Lexa just watched her calmly, holding her hand up when Indra stepped forward, the warrior's breath coming out in sharp grunts in her want to defend her commander. The Sky People's haughtiness and unwillingness to see past their own upturned noses would be their downfall if they didn't learn some humility.

"You are right to be angry, Abby of the Sky People, but you will respect me still." Lexa got out through gritted teeth, her head held high and her war-painted gaze never leaving Abby's.

"I have done what I must to save my own people. If you accept this deal, you will become my people, my responsibility." Lexa explained slowly, as if saying it at such a pace would somehow help Abby to understand what she was saying.

"Like the lives of the people at TonDC were your responsibility? They were your people, were they not?" Abby breathed, her barely constrained fury poking through her words to jab at Lexa. It was then that the Commander felt her own anger spilling over, and she stepped towards the reckless woman.

"You have no right to judge." Lexa bit out quietly, trying to calm the tremors in her hands. "Were not the 100 your people, and children at that? Was not one of them your own daughter? Do not lay blame in the same place where your own blame lies. We have both killed some to save others. The only difference is that I acknowledge this about myself and you do not. I am offering you a way to make sure those lives you have taken were not lost in vain. I am offering you survival."

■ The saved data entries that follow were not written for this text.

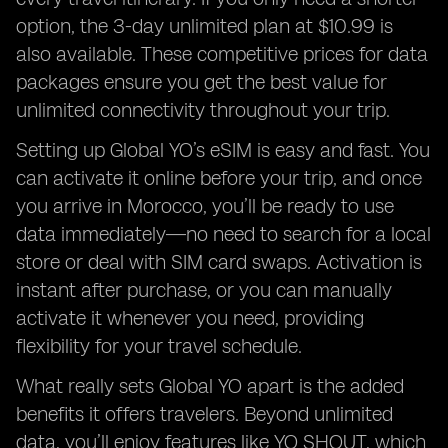
option, the 3-day unlimited plan at $10.99 is
also available. These competitive prices for data
packages ensure you get the best value for
unlimited connectivity throughout your trip.
Setting up Global YO’s eSIM is easy and fast. You
can activate it online before your trip, and once
you arrive in Morocco, you’ll be ready to use
data immediately—no need to search for a local
store or deal with SIM card swaps. Activation is
instant after purchase, or you can manually
activate it whenever you need, providing
flexibility for your travel schedule.
What really sets Global YO apart is the added
benefits it offers travelers. Beyond unlimited
data, you’ll enjoy features like YO SHOUT, which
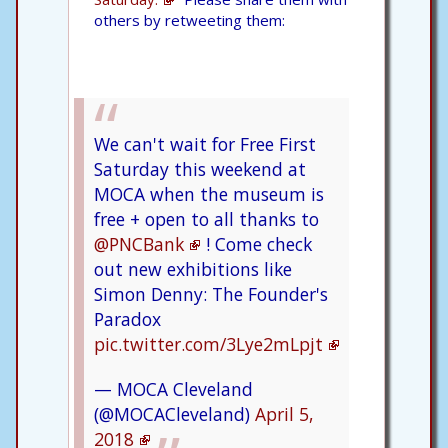
others by retweeting them:
We can't wait for Free First
Saturday this weekend at
MOCA when the museum is
free + open to all thanks to
@PNCBank
! Come check
out new exhibitions like
Simon Denny: The Founder's
Paradox
pic.twitter.com/3Lye2mLpjt
— MOCA Cleveland
(@MOCACleveland)
April 5,
2018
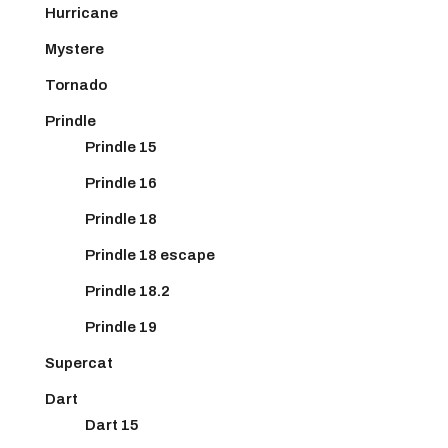
Hurricane
Mystere
Tornado
Prindle
Prindle 15
Prindle 16
Prindle 18
Prindle 18 escape
Prindle 18.2
Prindle 19
Supercat
Dart
Dart 15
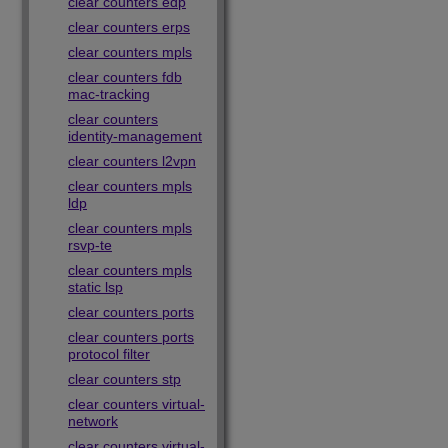
clear counters edp
clear counters erps
clear counters mpls
clear counters fdb
mac-tracking
clear counters
identity-management
clear counters l2vpn
clear counters mpls
ldp
clear counters mpls
rsvp-te
clear counters mpls
static lsp
clear counters ports
clear counters ports
protocol filter
clear counters stp
clear counters virtual-
network
clear counters virtual-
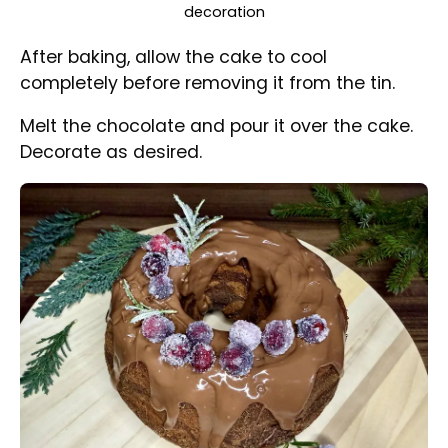
Nicely decorated Christmas Marble Bundt Cake with
sugared cranberries and rosemary
Share Recipe
Share on Facebook
Share on Threads
Share via WhatsApp
Share via e-mail
Print this Recipe
#
babka
#
bundt cake
#
eggs
#
soured cream
#
sugar
#
oil
#
vanilla extract
#
flour
#
baking powdr
#
milk
#
cocoa powder
#
butter
#
breadcrumbs
#
chocolate
#
cranberries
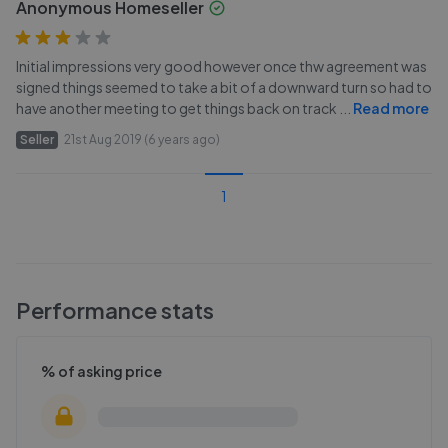
Anonymous Homeseller
Initial impressions very good however once thw agreement was
signed things seemed to take a bit of a downward turn so had to
have another meeting to get things back on track
...
Read more
Seller
21st Aug 2019 (6 years ago)
1
Performance stats
% of asking price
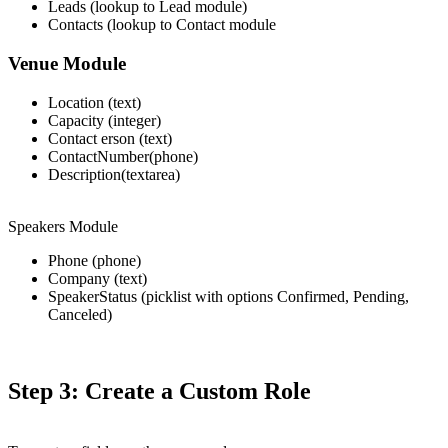
Leads (lookup to Lead module)
Contacts (lookup to Contact module
Venue Module
Location (text)
Capacity (integer)
Contact erson (text)
ContactNumber(phone)
Description(textarea)
Speakers Module
Phone (phone)
Company (text)
SpeakerStatus (picklist with options Confirmed, Pending,
Canceled)
Step 3: Create a Custom Role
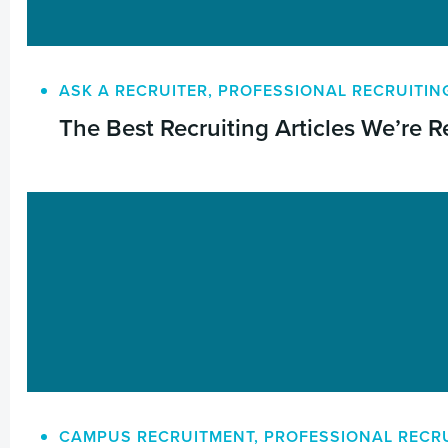
ASK A RECRUITER
,
PROFESSIONAL RECRUITIN
The Best Recruiting Articles We’re R
CAMPUS RECRUITMENT
,
PROFESSIONAL RECR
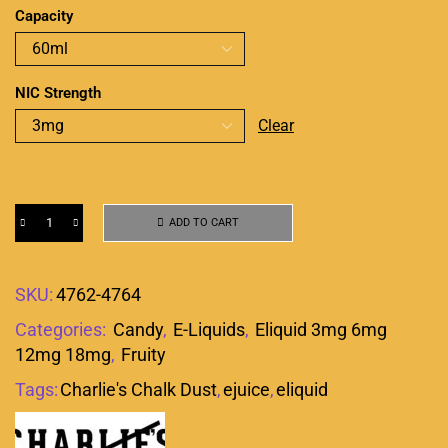
Capacity
NIC Strength
Clear
ADD TO CART
SKU:
4762-4764
Categories:
Candy
,
E-Liquids
,
Eliquid 3mg 6mg
12mg 18mg
,
Fruity
Tags:
Charlie's Chalk Dust
,
ejuice
,
eliquid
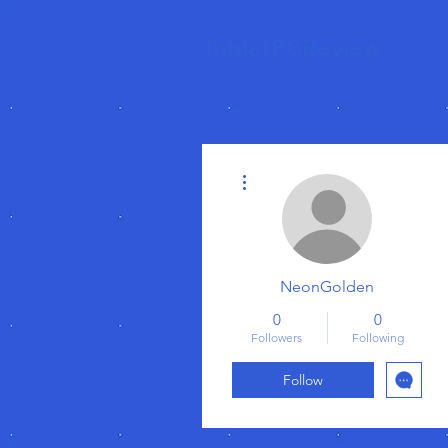
TabletPCReview
More actions
NeonGolden
0
0
Followers
Following
Follow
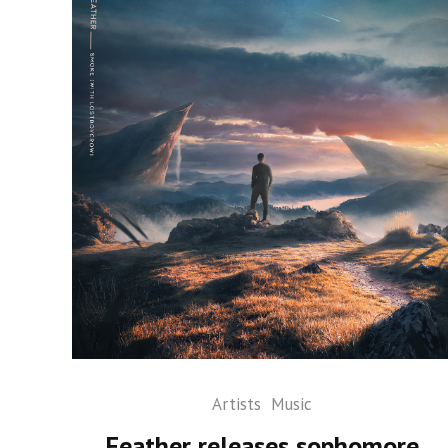
Artists
Music
Feather releases sophomore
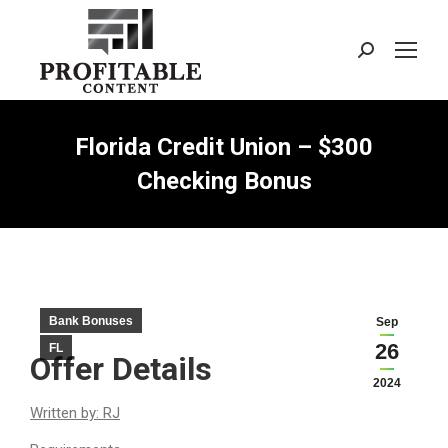
Search:
Florida Credit Union – $300
Checking Bonus
Bank Bonuses
Sep
26
FL
Offer Details
2024
Written by: RJ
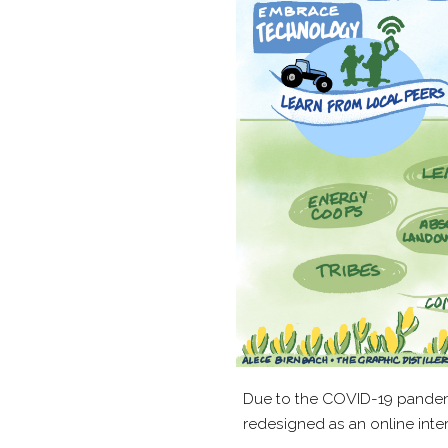
Due to the COVID-​19 pandem
redesigned as an online inter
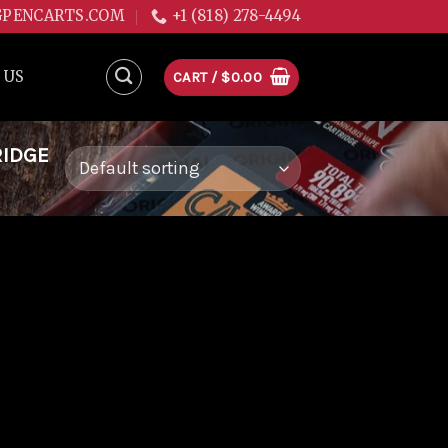
GPENCARTS.COM
+1 (818) 278-4494
 US
CART /
$
0.00
RIDGE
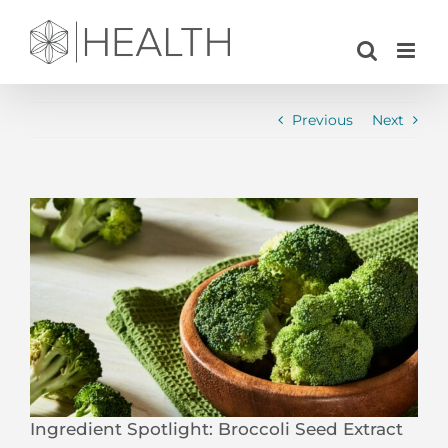
Skip
to
content
Previous
Next
View
Larger
Image
Ingredient Spotlight: Broccoli Seed Extract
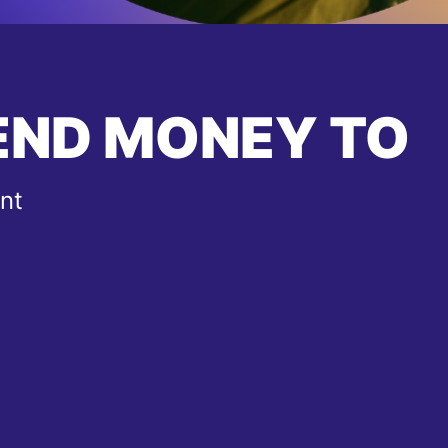
END MONEY TO
nt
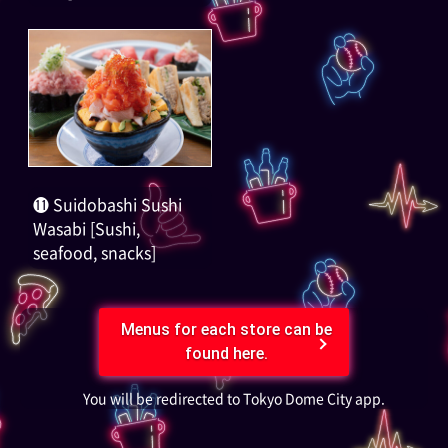
⓫ Suidobashi Sushi
Wasabi [Sushi,
seafood, snacks]
Menus for each store can be
found here.
You will be redirected to Tokyo Dome City app.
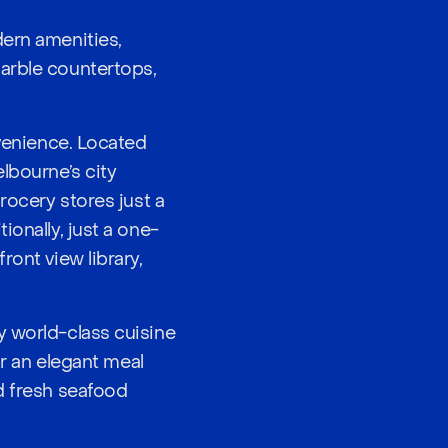
dern amenities,
marble countertops,
nvenience. Located
lbourne’s city
rocery stores just a
ionally, just a one-
ront view library,
y world-class cuisine
or an elegant meal
d fresh seafood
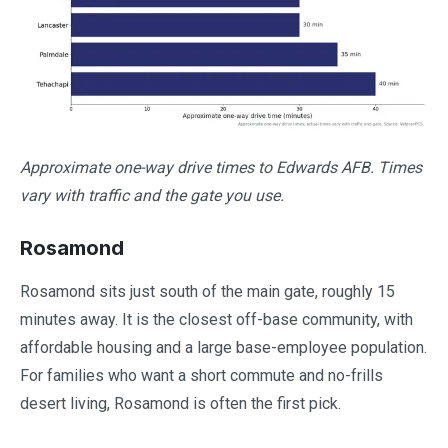
Approximate one-way drive times to Edwards AFB. Times
vary with traffic and the gate you use.
Rosamond
Rosamond sits just south of the main gate, roughly 15
minutes away. It is the closest off-base community, with
affordable housing and a large base-employee population.
For families who want a short commute and no-frills
desert living, Rosamond is often the first pick.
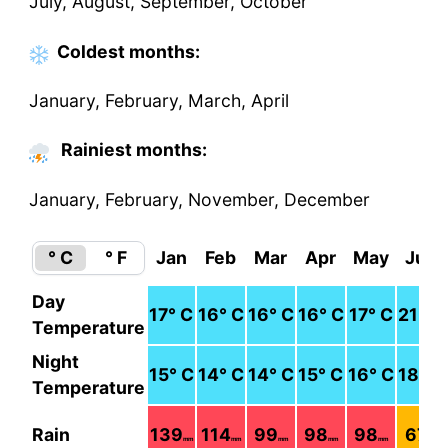
July, August, September, October
Coldest
months
:
January, February, March, April
Rainiest months:
January, February, November, December
° C
° F
Jan
Feb
Mar
Apr
May
Jun
Day
17
° C
16
° C
16
° C
16
° C
17
° C
21
° C
Temperature
Night
15
° C
14
° C
14
° C
15
° C
16
° C
18
° C
Temperature
Rain
139
114
99
98
98
67
mm
mm
mm
mm
mm
mm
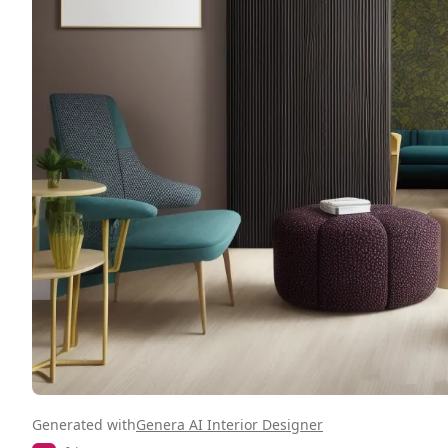
Generated with
Genera AI Interior Designer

Lexa was now only a few paces from the haughty leader, and she could see the panic rising from behind the defiance that was lashing in Abby's eyes.

"You are not the only Grounder leader who has sent a message to us." Abby said, as if this was would be new and surprising information to Lexa. "The Ice Queen sent a messenger less than a week ago. He told us that she would kill us. That she would slaughter us if we did not join her against you and the other clans. We have women with child among us now. We are not all soldiers or fighters. We are people who lived our entire lives circling above you. How do you expect me to take this choice? It's like choosing between drowning or dying of thirst. We are the only ones who won't win no matter what we choose!"

Abby was on edge, her voice teetering as if high on the cliff that she saw Lexa's offer as, with her only move being to pitch forwards to a certain death. Lexa stayed quiet for a moment, choosing her next words carefully. Truthfully, she needed the Sky People and their technology. She needed their bodies. The Ice Nation was large and brutal. She had the support of all but one of the other Grounder clans, but the choice that the Sky People were to make could change the tide of the coming war.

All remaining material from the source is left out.